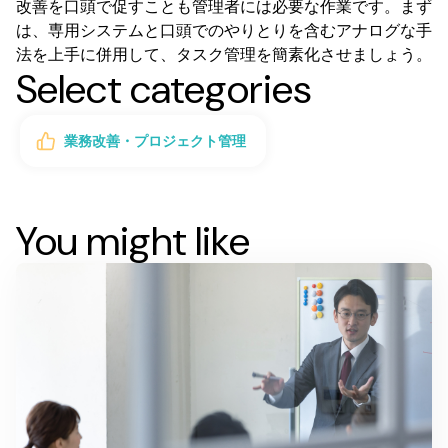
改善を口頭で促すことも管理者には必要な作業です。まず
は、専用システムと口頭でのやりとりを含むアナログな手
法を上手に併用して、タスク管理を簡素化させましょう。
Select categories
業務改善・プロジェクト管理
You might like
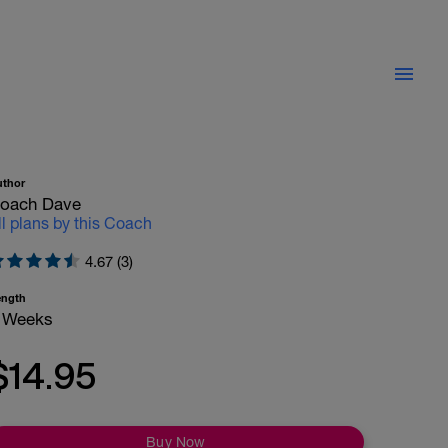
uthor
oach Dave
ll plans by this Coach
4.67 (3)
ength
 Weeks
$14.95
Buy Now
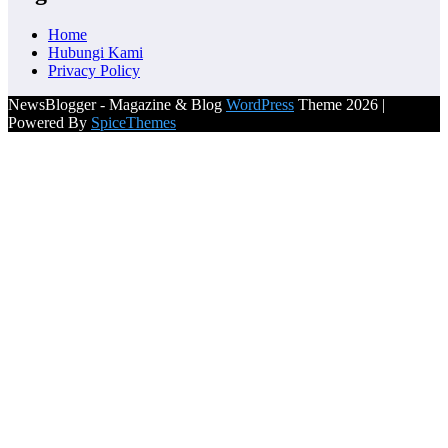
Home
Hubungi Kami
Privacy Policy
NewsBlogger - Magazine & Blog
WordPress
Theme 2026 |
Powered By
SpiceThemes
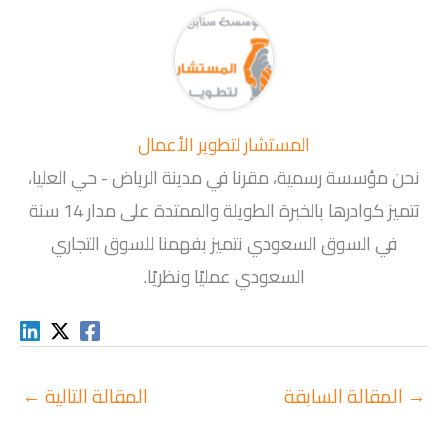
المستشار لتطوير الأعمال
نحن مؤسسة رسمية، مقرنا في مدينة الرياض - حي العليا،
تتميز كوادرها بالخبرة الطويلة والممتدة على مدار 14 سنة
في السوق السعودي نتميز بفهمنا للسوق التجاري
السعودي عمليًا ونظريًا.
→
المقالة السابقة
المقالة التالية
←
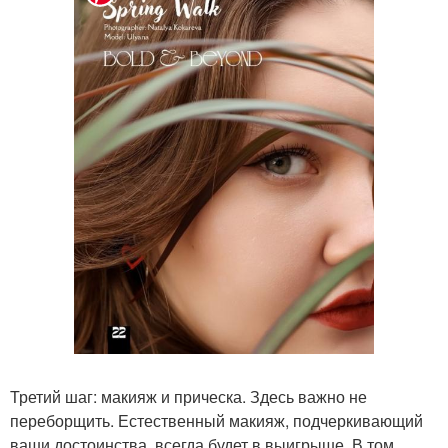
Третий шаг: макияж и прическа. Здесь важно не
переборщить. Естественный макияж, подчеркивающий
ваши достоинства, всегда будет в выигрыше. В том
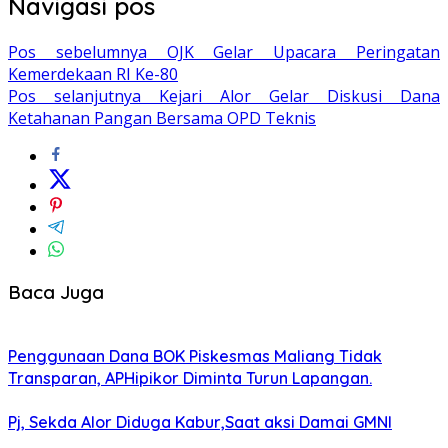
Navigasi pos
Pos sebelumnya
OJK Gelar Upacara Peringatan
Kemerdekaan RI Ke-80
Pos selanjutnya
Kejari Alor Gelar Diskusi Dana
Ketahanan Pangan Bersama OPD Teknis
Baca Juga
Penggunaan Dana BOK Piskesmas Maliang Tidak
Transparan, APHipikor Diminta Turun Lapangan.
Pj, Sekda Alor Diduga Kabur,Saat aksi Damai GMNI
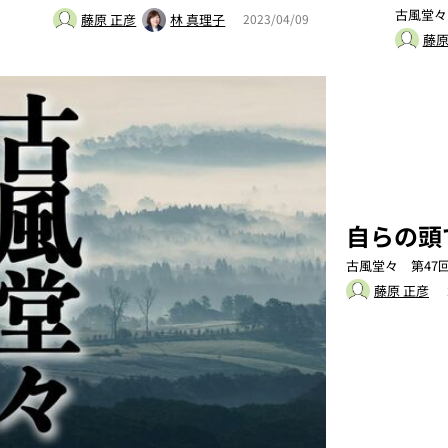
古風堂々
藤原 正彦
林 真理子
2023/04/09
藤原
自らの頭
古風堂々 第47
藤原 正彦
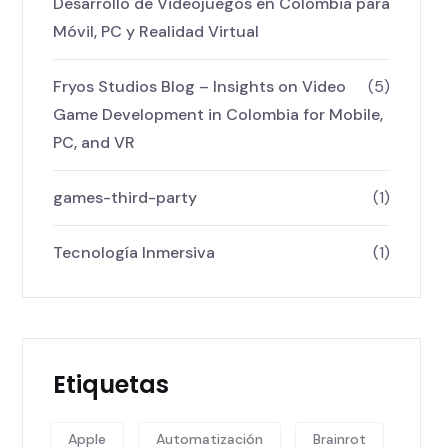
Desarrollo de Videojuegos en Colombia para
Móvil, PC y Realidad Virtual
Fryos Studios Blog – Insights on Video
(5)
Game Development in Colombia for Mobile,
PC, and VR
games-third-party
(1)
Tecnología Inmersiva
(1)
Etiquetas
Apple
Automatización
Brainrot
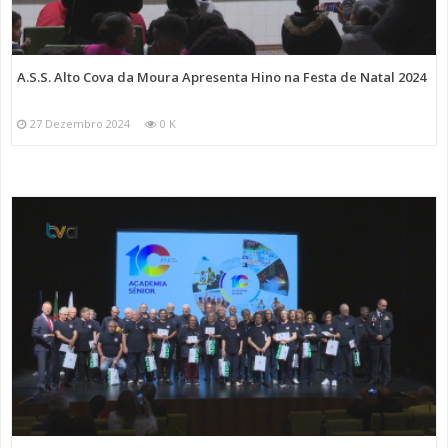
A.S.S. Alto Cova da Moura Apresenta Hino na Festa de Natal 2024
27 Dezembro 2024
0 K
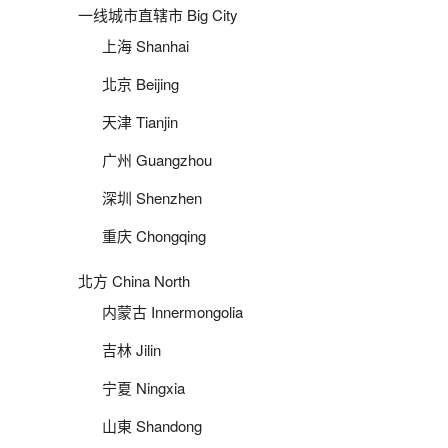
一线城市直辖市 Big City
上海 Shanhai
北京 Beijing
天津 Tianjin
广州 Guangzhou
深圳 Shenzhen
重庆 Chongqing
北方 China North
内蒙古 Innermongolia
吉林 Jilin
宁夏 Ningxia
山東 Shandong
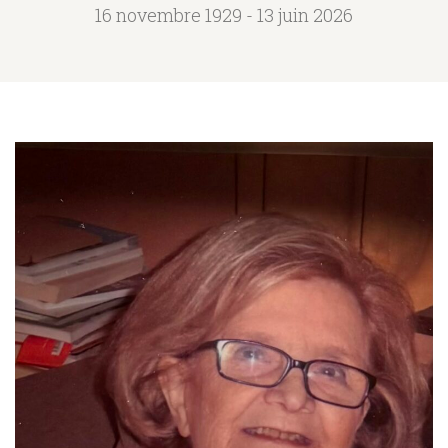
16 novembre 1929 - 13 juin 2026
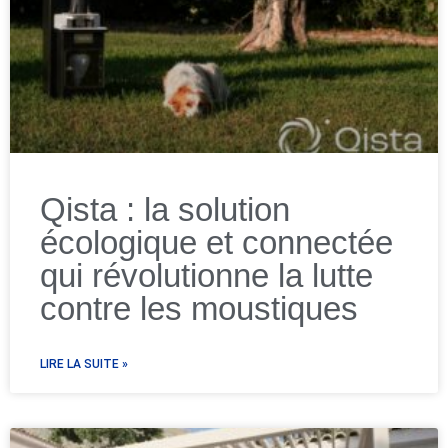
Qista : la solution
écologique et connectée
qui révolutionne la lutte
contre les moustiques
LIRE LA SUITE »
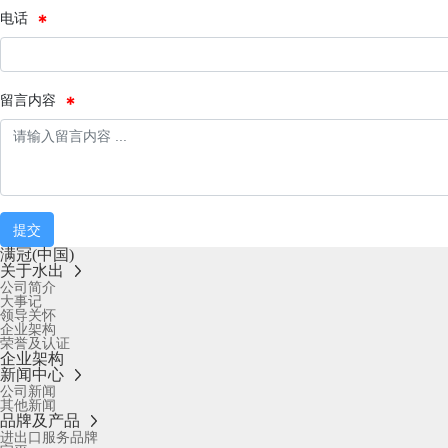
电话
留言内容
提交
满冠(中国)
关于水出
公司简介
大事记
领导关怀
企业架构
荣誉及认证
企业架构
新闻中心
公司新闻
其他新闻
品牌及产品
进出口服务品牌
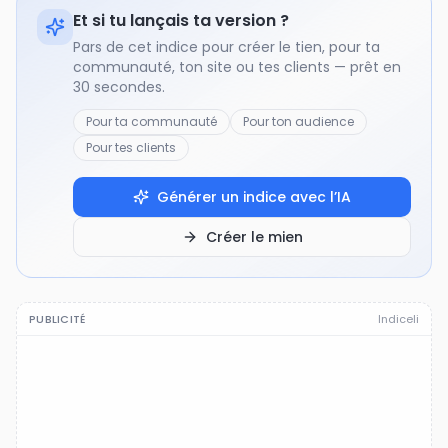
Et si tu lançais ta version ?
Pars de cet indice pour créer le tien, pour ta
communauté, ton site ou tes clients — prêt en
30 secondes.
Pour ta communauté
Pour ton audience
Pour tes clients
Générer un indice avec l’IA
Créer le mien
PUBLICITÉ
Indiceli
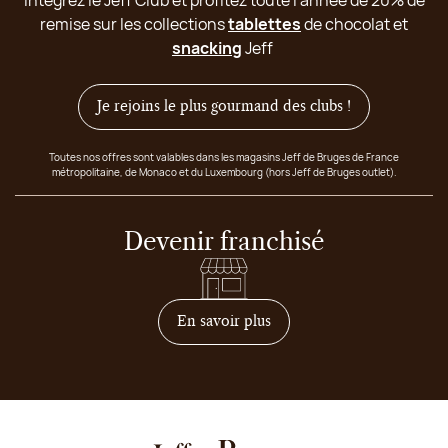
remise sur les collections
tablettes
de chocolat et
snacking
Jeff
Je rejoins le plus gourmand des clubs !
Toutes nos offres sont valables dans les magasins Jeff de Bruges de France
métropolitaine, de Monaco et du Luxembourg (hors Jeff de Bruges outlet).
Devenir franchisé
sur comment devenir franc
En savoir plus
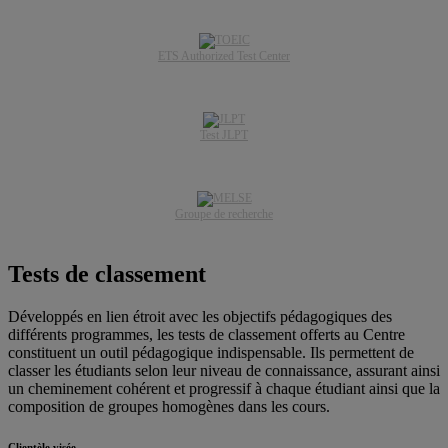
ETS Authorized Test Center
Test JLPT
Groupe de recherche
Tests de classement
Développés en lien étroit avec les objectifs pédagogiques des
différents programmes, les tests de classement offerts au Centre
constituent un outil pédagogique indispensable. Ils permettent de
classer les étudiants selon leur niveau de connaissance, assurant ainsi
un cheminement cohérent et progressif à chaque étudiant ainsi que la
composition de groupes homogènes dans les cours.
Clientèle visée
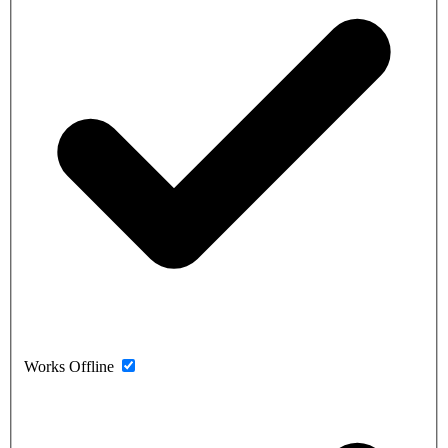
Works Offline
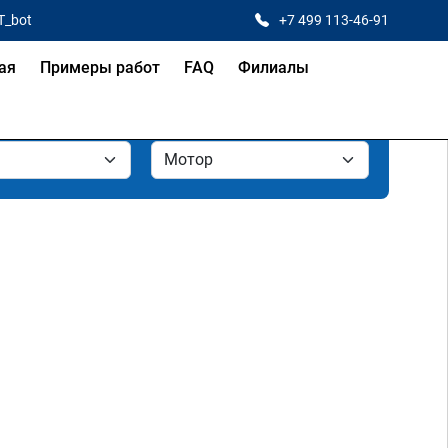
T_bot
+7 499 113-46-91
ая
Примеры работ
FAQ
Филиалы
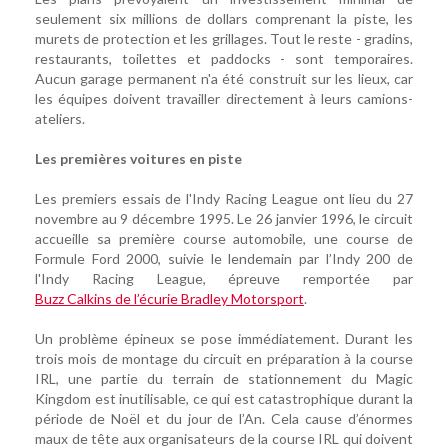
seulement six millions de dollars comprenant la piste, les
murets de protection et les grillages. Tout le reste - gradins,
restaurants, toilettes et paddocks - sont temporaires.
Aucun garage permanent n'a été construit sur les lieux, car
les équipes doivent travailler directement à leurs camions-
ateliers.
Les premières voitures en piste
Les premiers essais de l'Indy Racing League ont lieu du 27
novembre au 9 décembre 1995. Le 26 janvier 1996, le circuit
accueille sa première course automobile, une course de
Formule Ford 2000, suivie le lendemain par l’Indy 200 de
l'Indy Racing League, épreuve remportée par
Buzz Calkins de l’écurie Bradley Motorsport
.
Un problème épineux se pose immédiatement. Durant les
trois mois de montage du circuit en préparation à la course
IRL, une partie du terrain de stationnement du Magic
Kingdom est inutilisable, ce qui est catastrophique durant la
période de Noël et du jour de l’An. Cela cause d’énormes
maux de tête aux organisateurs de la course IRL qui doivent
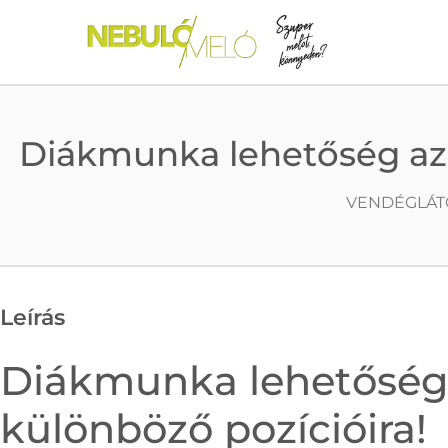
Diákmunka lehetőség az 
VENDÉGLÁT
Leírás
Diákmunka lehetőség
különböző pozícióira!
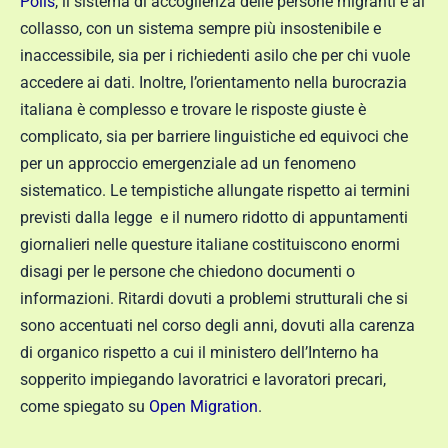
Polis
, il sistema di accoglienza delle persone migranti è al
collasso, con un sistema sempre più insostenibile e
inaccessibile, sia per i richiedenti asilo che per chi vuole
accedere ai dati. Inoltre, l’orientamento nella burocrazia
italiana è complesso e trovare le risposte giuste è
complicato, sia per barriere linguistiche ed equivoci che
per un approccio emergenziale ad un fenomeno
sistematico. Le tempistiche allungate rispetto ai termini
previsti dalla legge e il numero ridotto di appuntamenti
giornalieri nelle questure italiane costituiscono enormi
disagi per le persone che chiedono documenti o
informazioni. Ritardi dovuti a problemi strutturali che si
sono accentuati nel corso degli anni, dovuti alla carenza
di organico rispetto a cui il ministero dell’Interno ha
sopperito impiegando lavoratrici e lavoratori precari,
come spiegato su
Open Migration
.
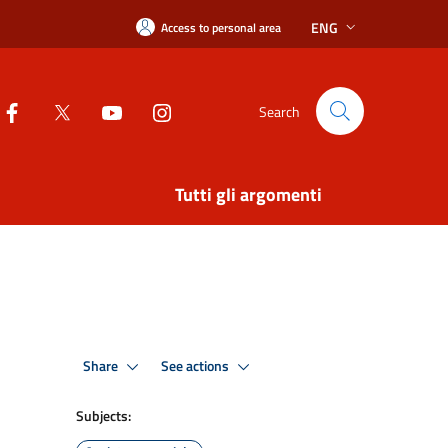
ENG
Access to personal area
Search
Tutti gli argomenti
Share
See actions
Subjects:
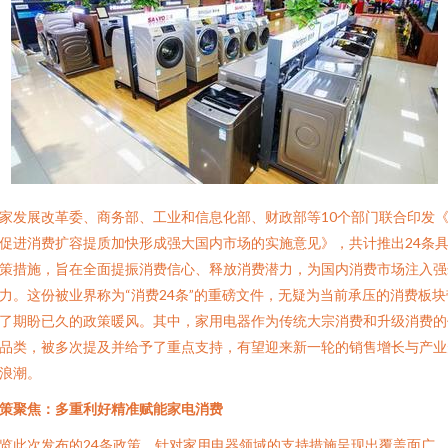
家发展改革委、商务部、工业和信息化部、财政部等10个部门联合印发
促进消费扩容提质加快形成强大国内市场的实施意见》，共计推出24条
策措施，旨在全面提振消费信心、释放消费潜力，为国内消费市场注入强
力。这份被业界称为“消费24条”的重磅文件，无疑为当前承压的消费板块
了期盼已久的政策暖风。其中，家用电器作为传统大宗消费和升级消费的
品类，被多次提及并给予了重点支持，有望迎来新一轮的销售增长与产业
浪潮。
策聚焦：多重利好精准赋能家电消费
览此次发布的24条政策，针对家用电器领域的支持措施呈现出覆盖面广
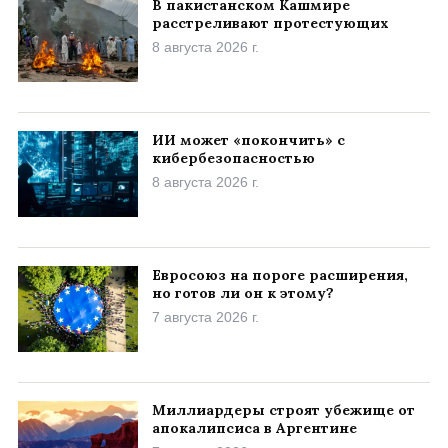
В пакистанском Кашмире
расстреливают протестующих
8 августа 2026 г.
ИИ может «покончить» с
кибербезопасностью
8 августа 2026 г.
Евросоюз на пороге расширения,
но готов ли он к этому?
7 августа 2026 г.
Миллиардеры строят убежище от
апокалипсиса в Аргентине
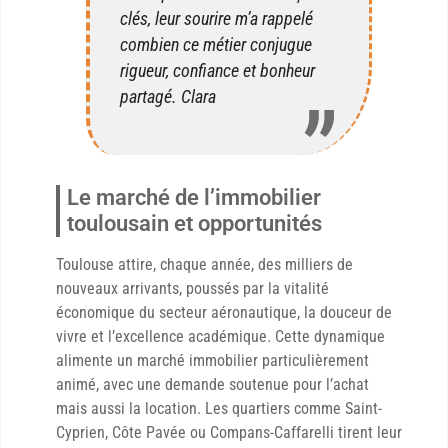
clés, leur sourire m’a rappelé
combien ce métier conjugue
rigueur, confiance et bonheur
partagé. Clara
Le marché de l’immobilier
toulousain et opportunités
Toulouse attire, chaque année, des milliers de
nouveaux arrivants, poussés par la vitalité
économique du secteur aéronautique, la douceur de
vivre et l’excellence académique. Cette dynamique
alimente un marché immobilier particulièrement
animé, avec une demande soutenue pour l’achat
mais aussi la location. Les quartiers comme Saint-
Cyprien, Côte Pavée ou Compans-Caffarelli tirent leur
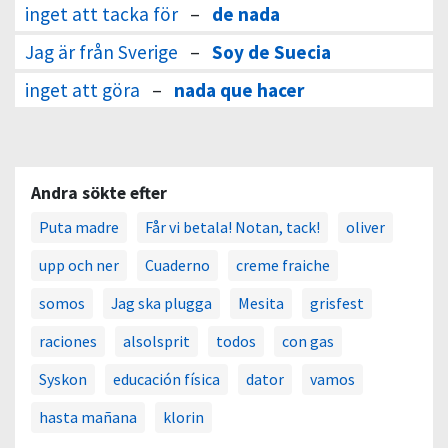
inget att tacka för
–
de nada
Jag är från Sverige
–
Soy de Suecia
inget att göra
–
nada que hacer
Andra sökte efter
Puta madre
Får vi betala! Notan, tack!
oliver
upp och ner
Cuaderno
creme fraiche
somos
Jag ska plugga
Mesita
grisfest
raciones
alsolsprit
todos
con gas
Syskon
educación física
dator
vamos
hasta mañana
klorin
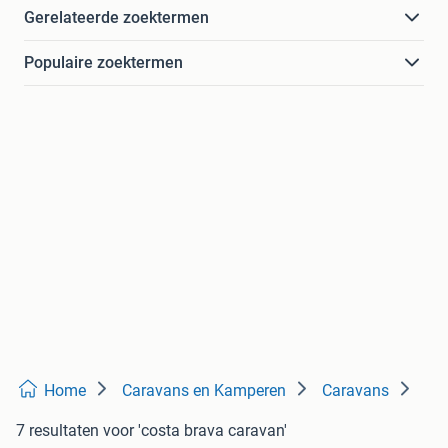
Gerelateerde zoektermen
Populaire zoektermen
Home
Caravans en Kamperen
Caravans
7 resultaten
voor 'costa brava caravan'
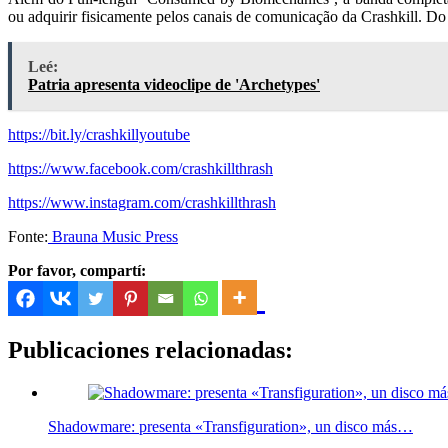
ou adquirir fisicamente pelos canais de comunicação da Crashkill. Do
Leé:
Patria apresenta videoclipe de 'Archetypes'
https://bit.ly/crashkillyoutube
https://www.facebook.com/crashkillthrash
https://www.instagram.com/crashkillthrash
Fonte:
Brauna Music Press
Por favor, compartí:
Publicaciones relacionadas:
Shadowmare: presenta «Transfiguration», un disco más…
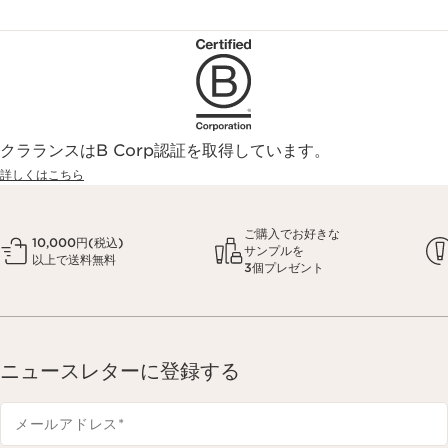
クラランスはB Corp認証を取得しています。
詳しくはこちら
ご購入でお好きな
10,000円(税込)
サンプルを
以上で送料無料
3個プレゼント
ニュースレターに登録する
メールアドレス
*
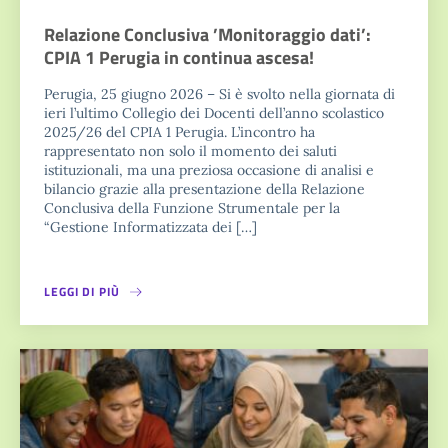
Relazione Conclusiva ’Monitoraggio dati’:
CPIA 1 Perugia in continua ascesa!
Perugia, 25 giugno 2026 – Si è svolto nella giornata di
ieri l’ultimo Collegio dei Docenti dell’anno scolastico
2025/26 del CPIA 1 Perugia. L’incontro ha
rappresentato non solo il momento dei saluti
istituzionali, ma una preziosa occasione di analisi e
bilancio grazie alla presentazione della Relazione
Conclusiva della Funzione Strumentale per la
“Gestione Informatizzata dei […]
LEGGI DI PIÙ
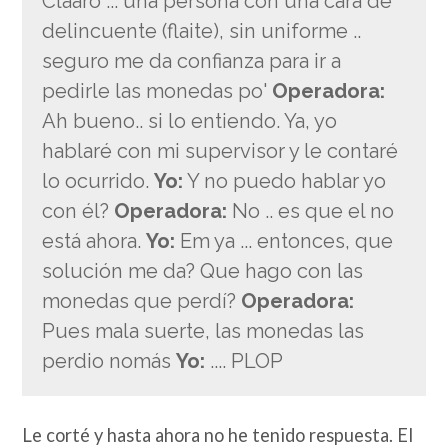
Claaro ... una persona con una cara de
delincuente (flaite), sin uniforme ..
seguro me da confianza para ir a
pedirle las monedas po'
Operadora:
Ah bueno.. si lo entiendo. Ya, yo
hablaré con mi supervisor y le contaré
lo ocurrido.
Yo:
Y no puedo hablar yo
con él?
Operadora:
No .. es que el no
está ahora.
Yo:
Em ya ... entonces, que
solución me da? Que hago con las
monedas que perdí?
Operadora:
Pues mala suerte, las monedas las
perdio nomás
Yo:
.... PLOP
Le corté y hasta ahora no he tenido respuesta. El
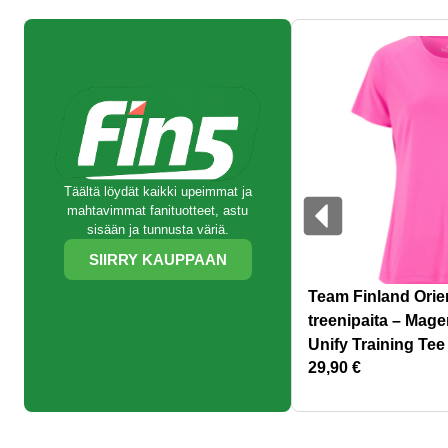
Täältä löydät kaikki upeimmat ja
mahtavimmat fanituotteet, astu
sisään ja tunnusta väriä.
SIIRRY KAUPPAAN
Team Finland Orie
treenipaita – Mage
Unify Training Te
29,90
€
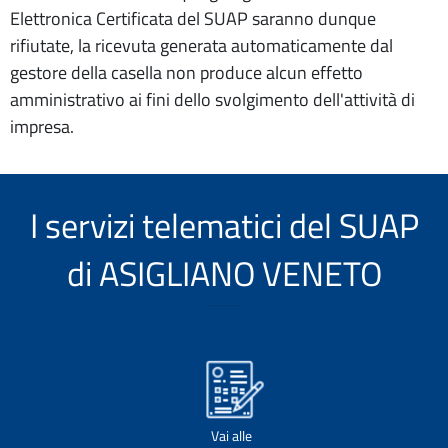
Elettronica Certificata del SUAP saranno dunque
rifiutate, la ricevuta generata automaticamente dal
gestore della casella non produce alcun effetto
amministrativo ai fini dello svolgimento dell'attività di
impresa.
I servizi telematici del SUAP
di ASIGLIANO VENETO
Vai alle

※

*Exercise requirements*: Start with the line that holds "Unify Training Te" and retype each line through the last one in the data, exactly and without pictures.

*Exercise answer*:
Unify Training Te
29,90
€
Elettronica Certificata del SUAP saranno dunque
rifiutate, la ricevuta generata automaticamente dal
gestore della casella non produce alcun effetto
amministrativo ai fini dello svolgimento dell'attività di
impresa.
I servizi telematici del SUAP
di ASIGLIANO VENETO
Vai alle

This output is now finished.